Why India’s middle class is not impressed

The budget proposed by Finance Minister Nirmala Sitharaman for the next fiscal year has succeeded in providing a long-term growth roadmap, but it has been disappointing for India’s huge middle-class population.

No income tax relief

For starters, the budget did not offer any income tax relief to small taxpayers, which could have been one way to boost demand.

Given the tight revenue situation, taxpayers were expecting at least some incremental benefits. But only compliance issues were dealt with in the budget besides giving tax relief to those above 75 years of age. However, the pandemic has severely affected the working population of the country, especially people in their 20s to those in their late 50s. There were hardly any tax measures announced to help India’s working-class population, who were affected badly due to the coronavirus pandemic. Despite the government’s effort to give the gig economy a boost by boosting infrastructure, falling income levels among the country’s salaried-class citizens could become a concern over a longer period.

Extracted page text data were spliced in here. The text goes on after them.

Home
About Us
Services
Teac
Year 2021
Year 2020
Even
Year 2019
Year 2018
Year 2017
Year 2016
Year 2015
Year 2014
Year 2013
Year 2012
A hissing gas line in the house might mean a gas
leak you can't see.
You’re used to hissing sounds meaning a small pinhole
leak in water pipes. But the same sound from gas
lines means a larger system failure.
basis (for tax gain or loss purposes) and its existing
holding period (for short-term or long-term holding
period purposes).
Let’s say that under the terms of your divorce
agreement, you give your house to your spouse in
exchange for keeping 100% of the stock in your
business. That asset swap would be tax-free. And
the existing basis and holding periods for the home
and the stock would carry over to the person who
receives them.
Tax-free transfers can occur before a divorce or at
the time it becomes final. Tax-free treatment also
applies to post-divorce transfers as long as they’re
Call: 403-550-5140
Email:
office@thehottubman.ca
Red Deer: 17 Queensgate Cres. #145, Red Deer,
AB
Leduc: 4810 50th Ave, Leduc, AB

Even though the revenue position of the government was tight going into the budget, it must be noted that citizens have also been waiting for a tax exemption relief since 2014.

Taxing Savings

Another decision that has not gone down well with some Indians, particularly, high net worth individuals (HNIs), is the removal of tax exemption on the interest income from provident fund contribution above Rs 2.5 lakh per year. In the budget, the finance minister said that interest earned on Employees’ Provident Fund (EPF) of Rs 2.5 lakh at the current income tax rates. Revenue secretary Ajay Bhushan Pandey told The Economic Times that the decision to tax PF interest is based on the principle of equity.

Duty hikes

Among other reasons that have upset the middle-class population is the rise in customs duty on some products. Reports have already started indicating that prices of some consumer durable items and smartphones will rise.

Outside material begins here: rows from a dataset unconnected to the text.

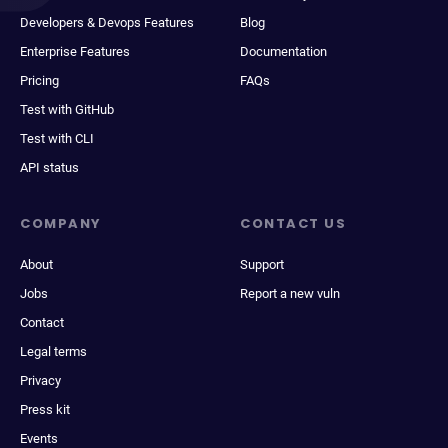
Developers & Devops Features
Blog
Enterprise Features
Documentation
Pricing
FAQs
Test with GitHub
Test with CLI
API status
COMPANY
CONTACT US
About
Support
Jobs
Report a new vuln
Contact
Legal terms
Privacy
Press kit
Events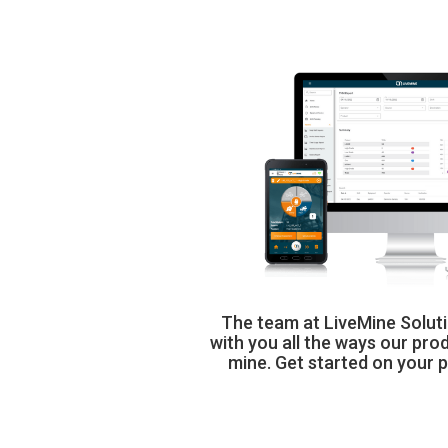
The team at LiveMine Soluti
with you all the ways our prod
mine. Get started on your 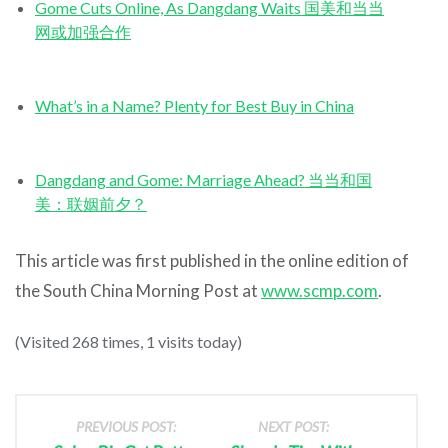
Gome Cuts Online, As Dangdang Waits 国美和当当
网或加强合作
What’s in a Name? Plenty for Best Buy in China
Dangdang and Gome: Marriage Ahead? 当当和国
美：联姻前夕？
This article was first published in the online edition of
the South China Morning Post at
www.scmp.com
.
(Visited 268 times, 1 visits today)
PREVIOUS POST:
NEXT POST: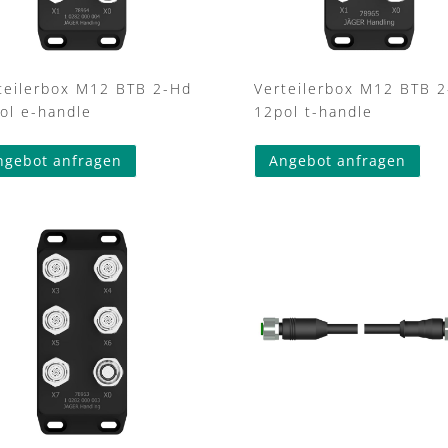
teilerbox M12 BTB 2-Hd
Verteilerbox M12 BTB 
ol e-handle
12pol t-handle
ngebot anfragen
Angebot anfragen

Customs duty on some auto parts has also been raised to 15 per cent. Citizens feel that this will lead to a further hike in vehicles prices. There is also a general sense of disappointment regarding the high taxes on petrol and diesel. The government did slash basic excise duty and special additional excise duty on both fuels, but it has introduced a 2.5 per cent cess for agricultural infrastructure development. The end result is that the price remains the same.